You can also view the inbreeding coefficient calculation for a puppy's parents, or for a dog you're thinking of breeding from.
Have any questions about health in your breed?
If you have any concerns about a particular health condition in your breed then you may wish to speak to your vet or you could contact your breed health co-ordinator.
Breed health co-ordinators are individuals working on behalf of breed clubs and councils who are advocates for the health and welfare of their chosen breed. They acts as a spokesperson on matters of health and will collaborate with The Kennel Club on any health concerns the breed may have.
Contact the breed health co-ordinator for the Wire Haired Dachshund.
Find out more about health issues in this breed by visiting the Dachshund Breed Council's health website.
Particular points of concern for individual breeds may include features not specifically highlighted in the breed standard including current issues. In some breeds, features may be listed which, if exaggerated, might potentially affect the breed in the future.
There are a number of The Kennel Club's rules and regulations that may prevent a litter from being registered, find out about our general and breed specific breeding restrictions below.
More about breeding
With effect from 1 January 2010, The Kennel Club will not accept the registration of any Dachshund puppies from matings which take place on or after this date, where both parents are dapple. This is due to associated health risks of impaired vision and hearing associated with the dapple gene in this breed.

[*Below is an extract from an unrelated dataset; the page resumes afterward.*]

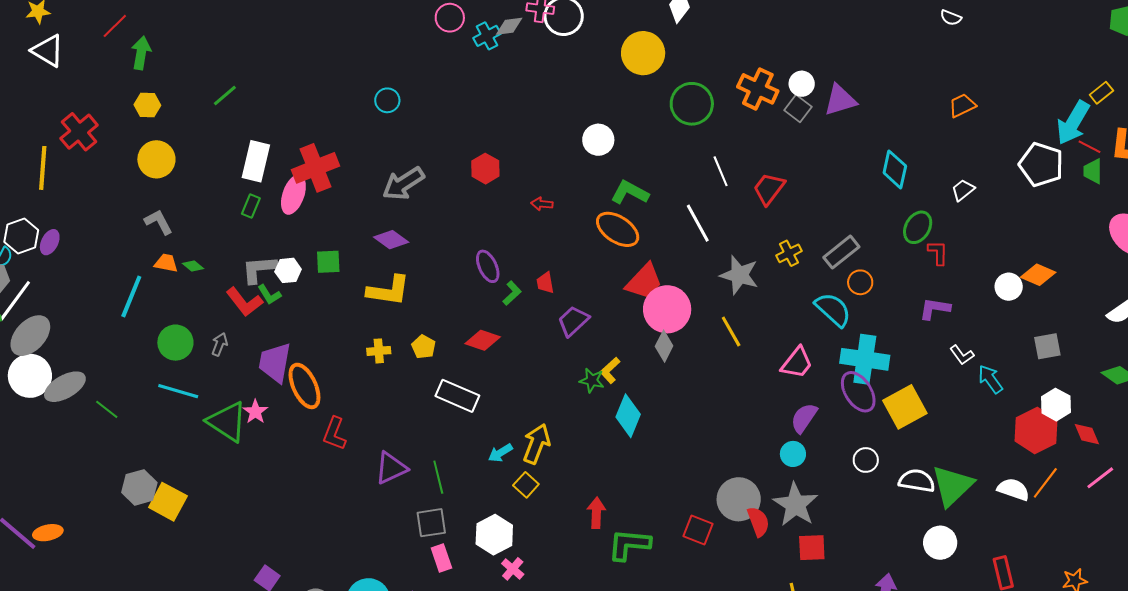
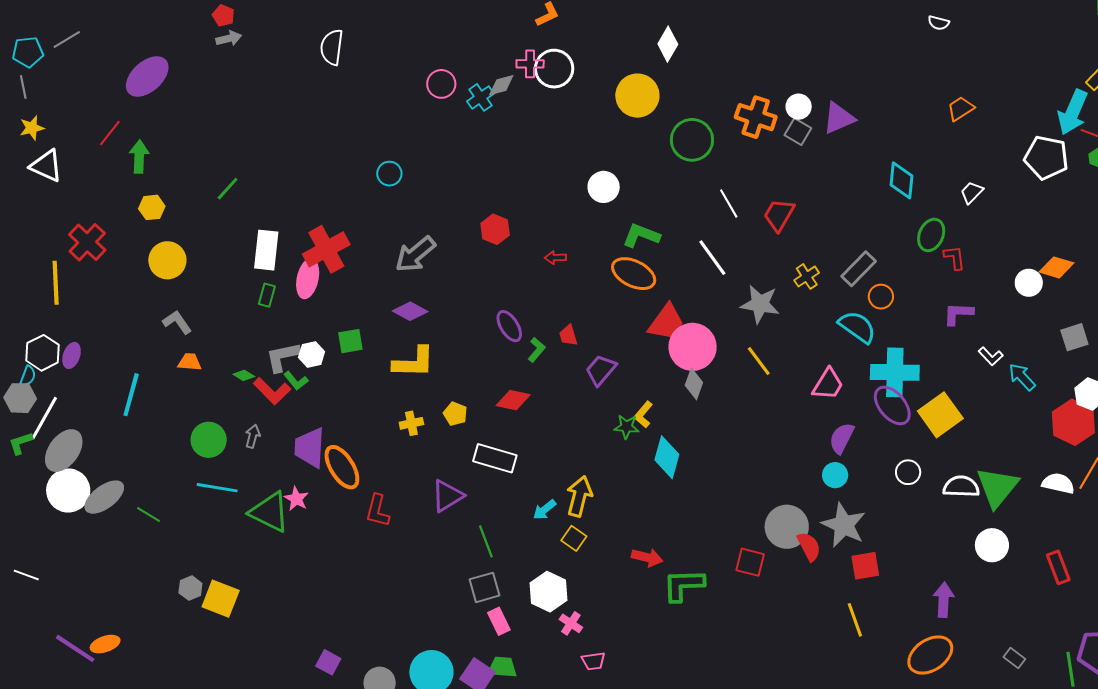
green diamond: (193, 266) -> (244, 375), moved
cyan line: (131, 296) -> (131, 395), moved
purple triangle: (391, 468) -> (447, 496), moved
gray hexagon: (139, 487) -> (190, 588), size x0.7
red arrow: (596, 513) -> (647, 557), turned 108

Dachshund parents of the same breed may produce one or more puppies of a different coat and may be registered as the breed to which its coat most closely conforms. This proviso does not allow for the interchange of Dachshunds between the two sizes. The option to register online is not available and must be submitted by post on a litter application form. A note should be made next to the relevant puppy or in the form of an accompanying letter.